Experimental Design Details
To evaluate the impact of these three interventions, we will conduct a RCT across in Kapasia sub-district in Bangladesh. The two information interventions will be cross-randomized with the one mental health intervention. The mental health intervention will be randomized at the Union Health and Family Welfare Centre (UHFWC) level (there are 10 total UHFWCs) and allocated at a 1:1 ratio. We will then randomly select 120 villages, stratified by UHFWC, to participate. The information interventions will be randomized at the village level, stratified by UHFWC, with 40 villages receiving information and enrollment support for government programs, 40 villages receiving additional information on the importance of early life conditions, and 40 control (no information) villages. Eligible participants will be pregnant women and mothers with young children aged 6 months or younger. We will aim to recruit 22 women per village to be part of the study sample.

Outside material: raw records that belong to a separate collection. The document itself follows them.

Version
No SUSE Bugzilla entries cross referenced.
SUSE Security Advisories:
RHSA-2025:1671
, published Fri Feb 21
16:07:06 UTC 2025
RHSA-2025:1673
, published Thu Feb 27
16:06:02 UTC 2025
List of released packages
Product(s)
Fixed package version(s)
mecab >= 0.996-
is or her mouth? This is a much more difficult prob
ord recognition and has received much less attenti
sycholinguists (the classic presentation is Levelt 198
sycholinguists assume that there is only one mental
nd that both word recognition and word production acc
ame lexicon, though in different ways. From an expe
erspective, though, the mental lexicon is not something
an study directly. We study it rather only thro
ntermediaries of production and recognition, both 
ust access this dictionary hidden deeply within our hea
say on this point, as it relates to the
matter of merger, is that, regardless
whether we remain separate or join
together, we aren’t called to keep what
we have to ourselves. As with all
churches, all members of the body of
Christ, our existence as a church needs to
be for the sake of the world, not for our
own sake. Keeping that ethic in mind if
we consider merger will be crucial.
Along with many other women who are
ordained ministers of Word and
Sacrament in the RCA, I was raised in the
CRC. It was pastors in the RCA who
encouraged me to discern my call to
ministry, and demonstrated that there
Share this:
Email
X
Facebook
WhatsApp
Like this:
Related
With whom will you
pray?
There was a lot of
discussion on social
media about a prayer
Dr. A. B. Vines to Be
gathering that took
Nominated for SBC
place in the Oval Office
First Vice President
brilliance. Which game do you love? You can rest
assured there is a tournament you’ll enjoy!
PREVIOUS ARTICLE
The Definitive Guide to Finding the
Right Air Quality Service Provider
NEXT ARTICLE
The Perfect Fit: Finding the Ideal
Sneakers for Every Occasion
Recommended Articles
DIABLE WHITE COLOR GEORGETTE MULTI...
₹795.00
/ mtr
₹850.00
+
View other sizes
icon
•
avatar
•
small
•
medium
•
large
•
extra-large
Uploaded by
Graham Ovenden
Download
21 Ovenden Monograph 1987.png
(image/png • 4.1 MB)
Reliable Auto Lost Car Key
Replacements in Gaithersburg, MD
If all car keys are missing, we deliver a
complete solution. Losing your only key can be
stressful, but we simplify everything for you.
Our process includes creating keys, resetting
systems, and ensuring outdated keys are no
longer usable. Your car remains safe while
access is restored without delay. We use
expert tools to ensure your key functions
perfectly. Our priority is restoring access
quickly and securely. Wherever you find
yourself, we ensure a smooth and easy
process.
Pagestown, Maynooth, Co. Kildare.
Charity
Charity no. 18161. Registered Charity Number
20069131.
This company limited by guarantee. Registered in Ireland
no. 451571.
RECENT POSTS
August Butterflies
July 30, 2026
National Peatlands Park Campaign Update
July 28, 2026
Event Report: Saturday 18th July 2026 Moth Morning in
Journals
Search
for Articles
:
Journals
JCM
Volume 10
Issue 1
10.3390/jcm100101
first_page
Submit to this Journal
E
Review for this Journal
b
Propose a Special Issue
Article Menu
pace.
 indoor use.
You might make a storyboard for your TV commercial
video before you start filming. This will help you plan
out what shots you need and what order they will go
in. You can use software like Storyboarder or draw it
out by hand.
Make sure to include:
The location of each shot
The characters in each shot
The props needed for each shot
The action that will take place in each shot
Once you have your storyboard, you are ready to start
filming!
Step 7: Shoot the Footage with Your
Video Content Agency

We will use two types of data, (i) the data from the digital information system, which we call administrative data, and (ii) household and individual survey data including elicitation of maternal beliefs of prospective and existing mothers that we will collect as a part of the study, which we call household survey data. This survey will be conducted on the sample of 22 women per village for a total sample of 2,640 women. The administrative data include information (e.g., age, education, occupation, mobile phone number, pregnancy status, blood group, birth outcomes, number of children) on all registered newly married couples in our study area, including the 22 women per village in our study sample, and will identify key outcomes such as pregnancy status and birth outcomes. We will conduct a baseline survey with an endline 10 months later, and we plan to conduct a midline survey by phone (which will likely be funded using internal funds from the University of Sydney and University of Melbourne) to measure parental inputs in the in utero period.